Podsumowując to spotkanie to była dla mnie bolesna lekcja i jestem zadowolony że poszedłem na divy. Gdyby nie to, to nie zdawałbym sobie sprawy z aż takiej powagi problemu.
  • Odpowiedz
@furelsom: Niekoniecznie, tak właśnie wygląda uzależnienie od porno i fapania, przed Tobą może stać naga laska 11/10 a Ty i tak będziesz czekać aż w spokoju zerkniesz na pornolka i zwalisz konia
  • Odpowiedz
@Menel94: Dla zdrowego organizmu wystarczy jeden dzień nie walenia żeby poranne wzwody powróciły. Ciekawi mnie jeszcze, że jak jesteś uzależniony od masturbacji to czemu divie nie powiedzieć żeby wzięła do ręki.
  • Odpowiedz
@Menel94: ale wiesz ze to normalne? Mój pierwszy seks z dziewczyną trwał 5 sekund choc ciężko mi było dostać erekcji. Teraz po kilku miesiącach już daje rade do tego stopnia, że aż nie mogę dojść. Ale to akurat wina nowych sntydepresantow.
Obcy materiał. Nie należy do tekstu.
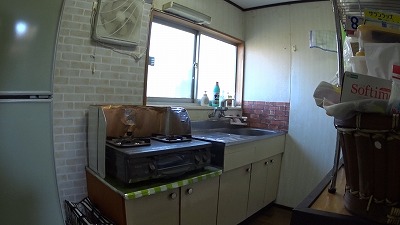 Locate an element on the screen. white fan on wall is located at coordinates (117, 21). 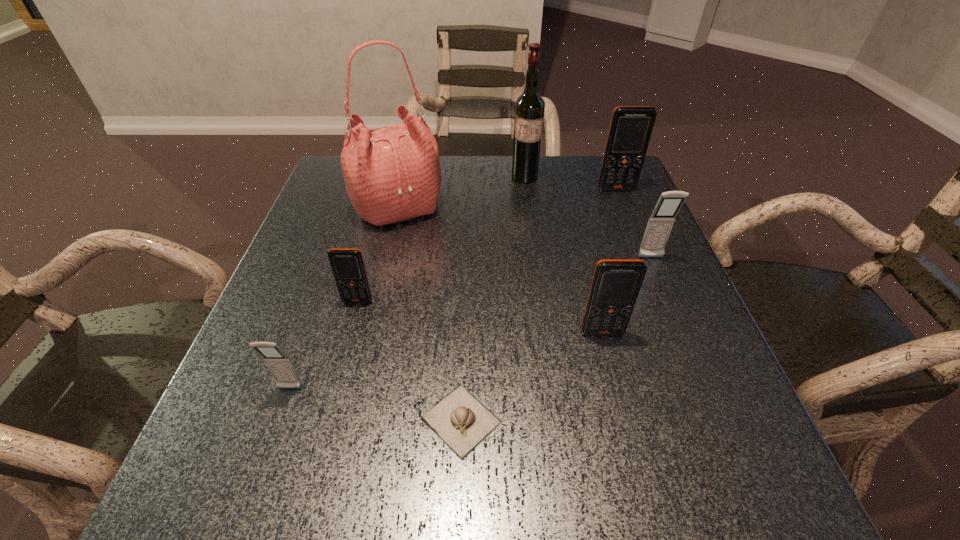 What are the coordinates of `vacant area at the near edge of the desktop` in the screenshot? It's located at (395, 475).

Image resolution: width=960 pixels, height=540 pixels. In order to click on free space at the left edge in this screenshot , I will do `click(298, 259)`.

In the image, there is a desktop. Where is `vacant space at the right edge`? This screenshot has height=540, width=960. vacant space at the right edge is located at coordinates (650, 430).

Where is `vacant space at the near left corner of the desktop`? The image size is (960, 540). vacant space at the near left corner of the desktop is located at coordinates (197, 458).

In the image, there is a desktop. Where is `vacant space at the near right corner`? This screenshot has width=960, height=540. vacant space at the near right corner is located at coordinates (738, 508).

Where is `free area in between the fifth object from left to right and the second orange cellular telephone from right to left`? free area in between the fifth object from left to right and the second orange cellular telephone from right to left is located at coordinates (564, 255).

You are a GUI agent. You are given a task and a screenshot of the screen. Output one action in this format:
    pyautogui.click(x=<x>, y=<y>)
    Task: Click on the unoccupied position between the farthest orange cellular telephone and the fourth nearest cellular telephone
    
    Given the screenshot: What is the action you would take?
    pyautogui.click(x=634, y=224)

This screenshot has width=960, height=540. I want to click on free space between the handbag and the farthest object, so click(461, 193).

In order to click on unoccupied area between the handbag and the farthest object in this screenshot , I will do `click(461, 193)`.

Locate an element on the screen. Image resolution: width=960 pixels, height=540 pixels. blank region between the handbag and the smallest orange cellular telephone is located at coordinates (377, 255). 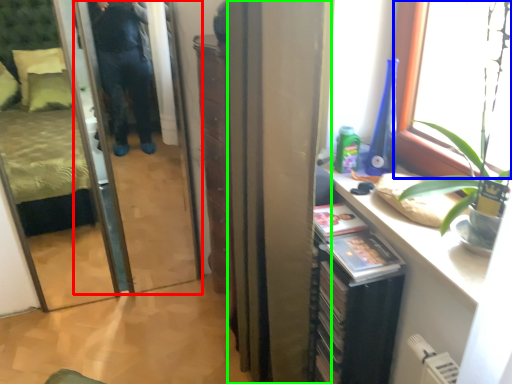 Question: Estimate the real-world distances between objects in this image. Which object is closer to screen door (highlighted by a red box), window (highlighted by a blue box) or curtain (highlighted by a green box)?

Choices:
 (A) window
 (B) curtain

Answer: (B)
W każdym razie uwierz że to żaden wstyd. To normalne że robiąc to pierwszy raz dochodzi się niemal od razu. Ale fakt, ja też czułem ogromne zażenowanie. Tyle że moja
  • Odpowiedz
@mateusz-gralak: Kolego, przeczytałeś cały wątek? Chyba nie, bo napisałem że to był mój pierwszy raz z divą a nie z kobietą. Jestem doświadczony seksualnie, jeśli chodzi o długość stosunków to różnie z tym bywało, raz potrafiłem wytrzymać 20 minut intensywnego bzykania, innym razem dochodziłem w 2 minuty ale nigdy nie skończyłem po 10 sekundach. Aż do dziś.
  • Odpowiedz
Panowie, ja was tylko lojalnie uprzedzam. Nie obchodzi mnie co sobie o tym myślicie, ja jestem prawdopodobnie największym onanistą w historii wykopu i swoje wiem. Jeśli się ze mną nie zgadzacie to trudno, walcie dalej kichę pod red tuba ale nie miejcie do mnie za jakiś czas pretensji że was nie ostrzegałem.